La póliza de Riesgos de Trabajo cubre al trabajador de una empresa cuando tiene un accidente en el trayecto de su casa al trabajo o viceversa, si es el patrono quien financia o paga el transporte.

La práctica en el INS era que, tras un percance, al asegurado se le atiende primero con SOA.

Agotada la cobertura de ¢6 millones comenzaba a aplicar la protección del Riesgos del Trabajo, cuando se confirmaba que el percance era laboral. Sin embargo, no se devolvía el dinero costeado por la atención del asegurado al seguro obligatorio de vehículos.

Villegas explicó que, a partir de este año, una vez que se pide el uso del RT, tras un percance en el traslado del domicilio al trabajo, se devolverán los recursos de un seguro a otro.

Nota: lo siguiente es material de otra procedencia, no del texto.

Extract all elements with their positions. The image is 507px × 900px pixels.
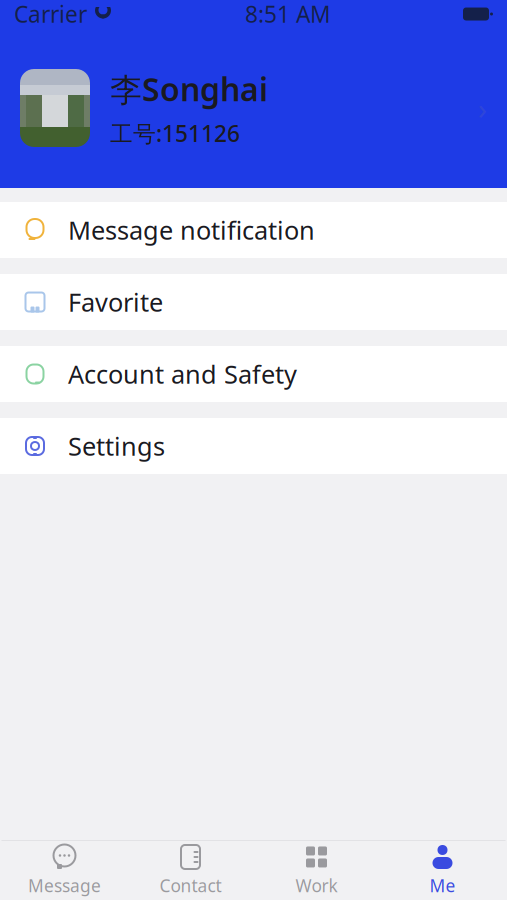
staticText: Message notification: [68, 213, 315, 247]
staticText: Carrier: [14, 0, 87, 29]
staticText: ›: [478, 88, 487, 128]
staticText: Work: [296, 874, 338, 897]
staticText: 李Songhai: [110, 68, 268, 110]
button[interactable]: 李Songhai: [0, 28, 507, 188]
staticText: 8:51 AM: [245, 0, 331, 29]
staticText: Message: [28, 874, 101, 897]
button[interactable]: Contact: [128, 841, 254, 899]
button[interactable]: Work: [254, 841, 380, 899]
staticText: Settings: [68, 429, 165, 463]
button[interactable]: Message notification: [0, 202, 507, 258]
staticText: Account and Safety: [68, 357, 297, 391]
staticText: Favorite: [68, 285, 163, 319]
button[interactable]: Settings: [0, 418, 507, 474]
staticText: Contact: [160, 874, 222, 897]
staticText: 工号:151126: [110, 118, 240, 148]
button[interactable]: Account and Safety: [0, 346, 507, 402]
button[interactable]: Favorite: [0, 274, 507, 330]
button[interactable]: Message: [2, 841, 128, 899]
staticText: Me: [430, 874, 456, 897]
button[interactable]: Me: [380, 841, 506, 899]
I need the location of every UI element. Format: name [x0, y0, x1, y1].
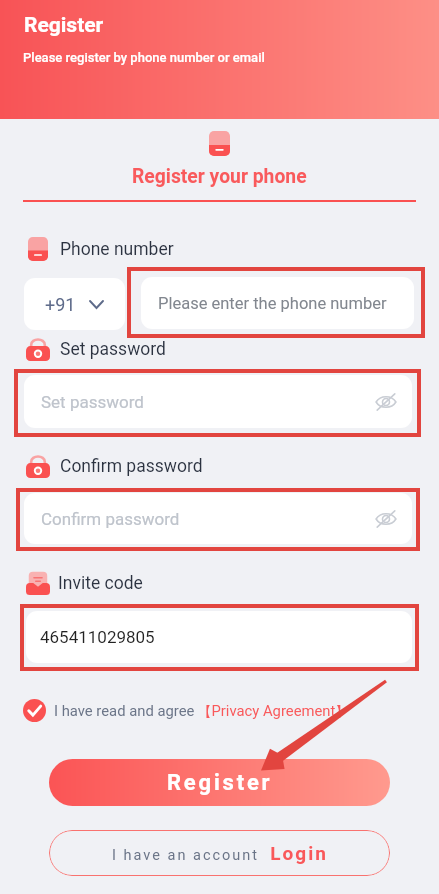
- staticText: Confirm password: [41, 509, 180, 529]
- button[interactable]: Register your phone: [0, 131, 439, 188]
- staticText: Confirm password: [60, 456, 203, 477]
- button[interactable]: Show password: [372, 388, 400, 416]
- staticText: 465411029805: [40, 627, 155, 647]
- staticText: Phone number: [60, 239, 174, 260]
- button[interactable]: +91: [24, 278, 125, 330]
- button[interactable]: Register: [49, 759, 390, 806]
- button[interactable]: Agree to privacy agreement: [23, 699, 46, 722]
- button[interactable]: 465411029805: [26, 611, 412, 663]
- button[interactable]: Please enter the phone number: [141, 277, 414, 329]
- staticText: Invite code: [58, 573, 143, 594]
- button[interactable]: Confirm password: [24, 493, 412, 544]
- staticText: Register your phone: [132, 165, 307, 188]
- button[interactable]: Show password: [372, 505, 400, 533]
- staticText: Please register by phone number or email: [23, 50, 265, 65]
- button[interactable]: I have an account Login: [49, 830, 390, 876]
- staticText: Set password: [41, 392, 144, 412]
- button[interactable]: Set password: [24, 375, 412, 428]
- staticText: +91: [45, 294, 76, 315]
- staticText: Register: [167, 770, 273, 796]
- staticText: Set password: [60, 339, 166, 360]
- staticText: Please enter the phone number: [158, 294, 387, 313]
- button[interactable]: I have read and agree 【Privacy Agreement…: [54, 702, 349, 720]
- staticText: Register: [24, 13, 104, 38]
- staticText: I have an account Login: [112, 842, 328, 864]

El jerarca sostuvo que la entidad aplicaba “de manera literal” la Ley de Tránsito por Vías Públicas Terrestres y Seguridad Vial, del 2012, la cual dispone primero el uso del SOA, pues es la póliza más inmediata.

“Había un error en la imputación de los costos, porque se imputó costos a un seguro, en este caso el SOA, y lo correcto era Riesgos del Trabajo”, reconoció el jerarca de la aseguradora pública.

“No diría que hubo subvención (entre seguros), sino que había un error en la imputación de los costos. Se imputaron al SOA cuando lo correcto era Riesgos del Trabajo”. Elian Villegas, presidente ejecutivo del INS.

El jerarca de Sugese enfatizó que las prestaciones de la póliza para vehículos son muy diferentes a las de los accidentes laborales.

“Si alguien se accidenta en una moto, el SOA cubre hasta los ¢6 millones y luego pasa a cargo de la Caja. Si es el mismo accidente, cubierto por el RT, se atiende (con este seguro) toda la parte médica, con el subsidio de incapacidad durante el tiempo necesario. Es una diferencia del cielo a la tierra”, explicó Soley.

Efecto tarifario

La Superintendencia señala, en el oficio enviado al INS, que el traslado de costos entre seguros obligatorios generó que los siniestros fueran sobrevalorados en el Seguro Obligatorio de Vehículos y reducidos en el caso de riesgos del trabajo.

“Las tarifas de los seguros se estiman con base en el históricos de siniestralidad. Entonces, ante cualquier imputación de más gastos en un seguro (...) obviamente la tarifa resultante será superior”, destacó Soley.

Además, añadió que, durante los años en los cuales ocurrió el problema, el SOA tuvo déficit y si no se hubiera dado el gasto adicional se cerraba en equilibrio.

El Superintendente destacó que, con la información entregada por el INS, la siniestralidad en motos fue la más “inflada”.

Pese a los argumentos de Sugese, el jerarca del INS, consideró que el efecto de los accidentes del RT en el seguro obligatorio de automóviles no es significativo.

“En promedio fueron ¢1.300 millones al año, cuando se tienen gastos en siniestralidad del SOA de ¢50.000 millones por año. Hablamos de un 2%, no es algo que desbalanceó totalmente el SOA (...) al ser tan poco significativo no se genera un efecto en tarifas”, enfatizó Villegas.

El funcionario insistió que la siniestralidad anual del seguro obligatorio crece en promedio 14% cada año, por lo cual: “un 2% no es relevante”.

Durante el año pasado, se reportaron 33.259 accidentes en carretera los cuales fueron atendidos por la póliza obligatoria. El 56% de los percances fue de motociclistas.